Faut-il donc prendre exemple sur le système de soins néerlandais ? Il est en tout cas encensé par le Health Consumer Powerhouse qui va jusqu’à suggérer à Barack Obama, le futur président des Etats-Unis, de « jeter un coup d’oeil sur les Pays-Bas s’il veut réformer correctement le système de santé américain ! ».

Depuis l’existence de ce classement, poursuit l’institut suédois, « ces quatre dernières années, nous avons été incapables d’en concevoir un dans lequel ils n’apparaissent dans le trio de tête ! Même si nous n’aspirons pas à désigner le meilleur système de soins européen, celui des Pays-Bas pourrait l’être. Ses indicateurs relatifs à l’étendue et la portée des services fournis sont tous excellents ! ».

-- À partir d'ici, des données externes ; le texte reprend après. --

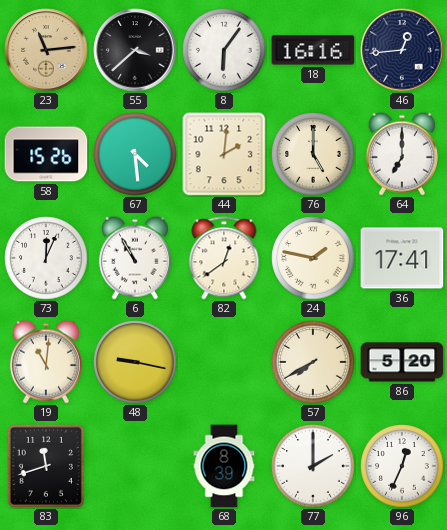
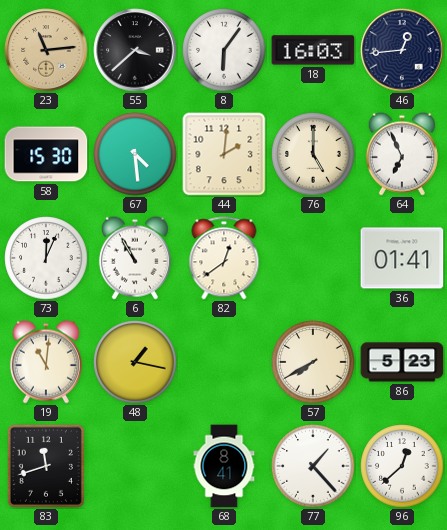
18: 16:16 -> 16:03
58: 15:26 -> 15:30
64: 7:00 -> 6:56
24: 1:47 -> none
36: 17:41 -> 01:41
48: 9:17 -> 1:17
86: 5:20 -> 5:23
68: 8:39 -> 8:41
77: 2:00 -> 1:23
96: 12:34 -> 12:38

Il reste toutefois quelques marges de manoeuvre au royaume néerlandais s’il veut encore améliorer son système de soins. Le Health Consumer Powerhouse lui conseille de réduire les délais d’attente et de donner aux patients le choix, en leur permettant d’accéder directement aux soins des spécialistes. L’institut n’oublie pas pour autant de souligner les progrès du Danemark, de la Hongrie et du Luxembourg, tandis que les performances chypriotes et portugaises, comme celles de leur petit camarade français, se sont amoindries et contrastent fortement avec leurs résultats 2007. Seuls les Pays-Bas se montrent stables, pour avoir placé depuis longtemps le patient au coeur de son système de soins. « Conclusion : pour améliorer un système de santé, il importe de reconnaître le lien entre de bons résultats médicaux et un accès facile aux services et à une information de qualité pour les patients. Une bonne réforme de santé n’est pas qu’une question d’argent. » A bon entendeur !

Et nos voisins ?

Le Health Consumer Powerhouse qualifie l’Allemagne de « fantastique pour l’accès aux soins, mais d’étonnamment médiocre quant aux résultats et à l’étendue et la portée des services fournis ». Par exemple, les femmes allemandes ne sont pas activement appelées au dépistage du cancer du sein par mammographie. L’Italie est quant à elle « techniquement excellente, mais fait preuve d’inégalités géographiques ». L’attitude « autocratique » de ses médecins est également critiquée.

Trop d’antibiotiques en Espagne

En Espagne, « il semble toujours qu’il faille aller se faire soigner dans le privé si l’on veut bénéficier des meilleurs soins ». L’accès aux médicaments y est bon, voire « trop bon » concernant les antibiotiques. L’institut suédois appelle par ailleurs à une meilleure gouvernance du système de santé britannique et souligne que les délais d’accès aux traitements et la pénétration des médicaments anticancéreux sont encore problématiques au Royaume-Uni. Quant à la Lettonie, tout dernier pays du classement, elle manque et de ressources et d’organisation pour offrir un système de soins adapté au patient.